"Havia um Alemão que namorava uma
Portuguesa. Ele não falava Português. Ela não falava Alemão. Mas, fora isso,
entendiam-se bastante bem.
O Alemão vivia na Alemanha e a
Portuguesa vivia em Portugal. O Alemão era criteriosamente dedicado ao seu
trabalho, aliás como dizem ser os Alemães. A Portuguesa não tinha dinheiro para
viagens, aliás como dizem não ter os Portugueses. Ele não tinha tempo para
visitá-la, ela não tinha meios. Fora isso, entendiam-se bastante bem.
O Alemão não apreciava receber
cartas, que defendia serem um subproduto cultural obsoleto numa era às portas
da extinção do papel. À Portuguesa não lhe agradavam telefones, pois
pareciam-lhe aproximações perigosamente fálicas para se encostar à boca. Nenhum
dos dois gostava de computadores. Utilizavam-nos somente para efeitos de
pesquisa académica (ele) e compras online (ela). Mas apesar de não recorrerem a
cartas, telefonemas ou e-mails, entendiam-se bastante bem.
O Alemão não apreciava a comida
mediterrânica. Enjoava com o cheiro a azeite e a sua frágil compleição era
pouco prestável a qualquer prato que não aqueles que a sua própria mãe
cozinhava. A Portuguesa era vegetariana e não consumia álcool, o que excluía
desde logo tanto a salsicharia como a cervejaria tão queridas ao povo Alemão.
Fora isso, entendiam-se bem.
O Alemão era, como dizem que são
os Alemães, de trato distante. Ou “frio”. Como se o clima dos países do Norte
os contaminasse para lá da epiderme. A Portuguesa era, por seu lado, barulhenta
e fervorosa. Como se o calor nos países a Sul lhes aquecesse o sangue e os tornasse
a todos turbulentos. Aparte a altitude sónica dela e a escassez expressiva
dele, davam-se mesmo bem.
O Alemão era matinal e acordava
com as galinhas. Apesar de ser totalmente urbano e a galinha mais próxima estar
frita num KFC. A Portuguesa, por seu turno, vivia para as suas jantaradas, em
família ou com amigos, que nunca começavam antes das dez da noite, e se estendiam
madrugada fora.

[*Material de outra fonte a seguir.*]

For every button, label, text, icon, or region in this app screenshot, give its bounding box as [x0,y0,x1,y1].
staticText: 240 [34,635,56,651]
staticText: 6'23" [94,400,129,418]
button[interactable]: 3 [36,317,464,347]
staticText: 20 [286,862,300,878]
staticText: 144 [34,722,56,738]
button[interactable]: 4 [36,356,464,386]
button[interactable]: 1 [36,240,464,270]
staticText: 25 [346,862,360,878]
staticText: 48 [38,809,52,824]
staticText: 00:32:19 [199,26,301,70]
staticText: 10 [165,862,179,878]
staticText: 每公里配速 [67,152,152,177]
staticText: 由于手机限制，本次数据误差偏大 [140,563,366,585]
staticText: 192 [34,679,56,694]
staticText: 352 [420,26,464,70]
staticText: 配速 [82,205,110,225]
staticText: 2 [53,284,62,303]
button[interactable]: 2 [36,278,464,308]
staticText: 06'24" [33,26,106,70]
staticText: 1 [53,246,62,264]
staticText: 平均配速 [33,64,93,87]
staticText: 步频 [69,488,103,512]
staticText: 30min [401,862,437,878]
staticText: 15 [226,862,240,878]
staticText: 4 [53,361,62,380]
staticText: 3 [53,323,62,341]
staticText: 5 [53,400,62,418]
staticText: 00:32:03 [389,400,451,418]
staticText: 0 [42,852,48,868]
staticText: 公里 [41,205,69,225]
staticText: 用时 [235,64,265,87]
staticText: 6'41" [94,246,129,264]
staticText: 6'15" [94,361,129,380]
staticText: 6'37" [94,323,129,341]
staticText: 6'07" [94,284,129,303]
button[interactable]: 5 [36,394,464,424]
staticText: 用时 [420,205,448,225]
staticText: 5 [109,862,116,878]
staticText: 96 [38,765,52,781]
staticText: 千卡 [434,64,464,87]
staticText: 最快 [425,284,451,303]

No dia seguinte era raro vê-la a pé antes do início da tarde.
Mas não era por nunca estarem acordados à mesma altura do dia que se iriam dar
pior.
Certo verão, o Alemão foi
obrigado a tirar férias. Ainda não tinha gozado qualquer período de férias desde
que entrara naquele departamento, e os seus superiores começavam a estranhar.
Perguntavam-lhe sobre a FaMíliA, se nÃo peNsaVa CasAr — que já estava Na AltUra
(os Alemães usam letras maiúsculas nos sítios mais estranhos). Ele mostrou uma
foto da bela Portuguesa, e contou como se davam tão bem. Nunca tinham tido
problemas um com o outro. Os seus superiores sugeriram que tirasse férias para
a ver, porque havia uma regra qualquer sobre o número de dias de férias, e eles
queriam cumprir as regras.
Nesse verão, o Alemão que
namorava uma Portuguesa viajou até Portugal. Procurou a Portuguesa nos sítios
que lhe pareceram mais apropriados: os anfiteatros, as bibliotecas, mas não lhe
ocorreu que era mais provável ela estar na praia, na esplanada, ou ainda a dormir.

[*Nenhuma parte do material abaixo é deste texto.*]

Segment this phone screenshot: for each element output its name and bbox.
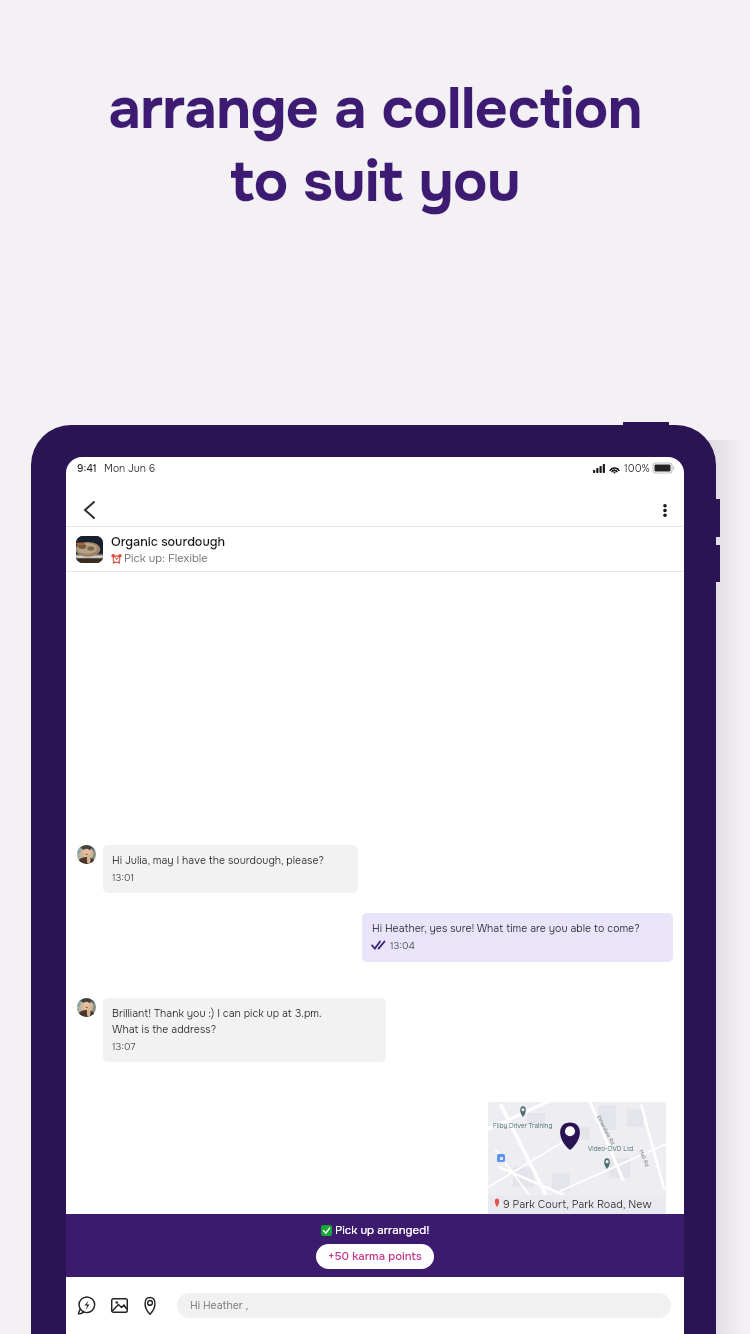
staticText: What is the address?	[112, 1023, 217, 1037]
staticText: Hi Julia, may I have the sourdough, plea…	[112, 854, 324, 868]
staticText: Filby Driver Training	[493, 1122, 553, 1130]
staticText: Hall Rd	[638, 1149, 650, 1168]
staticText: Hi Heather, yes sure! What time are you …	[372, 922, 640, 936]
staticText: 9:41	[77, 462, 97, 475]
staticText: 100%	[624, 462, 650, 475]
staticText: Pick up: Flexible	[124, 551, 208, 565]
button[interactable]: Back	[66, 480, 112, 526]
staticText: Video-DVD Ltd	[588, 1145, 634, 1153]
button[interactable]: Hi Heather ,	[177, 1293, 671, 1318]
staticText: arrange a collection	[108, 72, 642, 145]
button[interactable]: Organic sourdough	[66, 527, 684, 571]
staticText: +50 karma points	[328, 1249, 422, 1264]
button[interactable]: More options	[638, 480, 684, 526]
staticText: 13:01	[112, 871, 134, 883]
staticText: 13:07	[112, 1040, 136, 1052]
staticText: Pick up arranged!	[335, 1223, 430, 1238]
button[interactable]: Etherdale Rd	[488, 1102, 666, 1214]
staticText: 13:04	[390, 939, 415, 951]
staticText: Organic sourdough	[111, 534, 225, 550]
button[interactable]: +50 karma points	[316, 1244, 434, 1269]
staticText: to suit you	[230, 145, 520, 218]
staticText: Etherdale Rd	[595, 1114, 616, 1147]
staticText: Hi Heather ,	[190, 1299, 249, 1313]
staticText: 9 Park Court, Park Road, New	[503, 1198, 652, 1212]
button[interactable]: Add photo	[108, 1294, 131, 1317]
staticText: Mon Jun 6	[104, 462, 156, 475]
staticText: Brilliant! Thank you :) I can pick up at…	[112, 1007, 322, 1021]
button[interactable]: Quick replies	[75, 1294, 98, 1317]
button[interactable]: Share location	[138, 1294, 161, 1317]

Tentou ligar-lhe, mas ela não
atendeu. Perguntou aos transeuntes, com a sua foto em punho, se a tinham visto
passar.
Mas não, ninguém.
Havia um Alemão que namorava uma
Portuguesa. Procurou-a por toda a costa alentejana. Apanhou um escaldão. Ela
passava entretanto os seus dias em Aveiro, onde morava. Fora isso, davam-se
bastante bem."
Joana Bértholo in "Havia" (Ed. Caminho)
7 comentários:
Gostei muito e fiquei com vontade de ler o resto!
Faz sorrir =]*
estou absolutamente fã do teu blog... já não sei quantos posts e não consigo parar xD
Não conhecia mas adorei este pedacinho:D Próximo livro... "HAVIA"
Leeloo, mil obrigadas. Essas palavras deixam-me para lá de feliz.
Delicioso.
Acabei de conhecer o teu blog, e nem sei o que me torna corajosa mas tenho a dizer-te que me deixou encantada. Em poucos minutos passou a ser possivelmente o meu blog em português preferido. Obrigada, estou fã.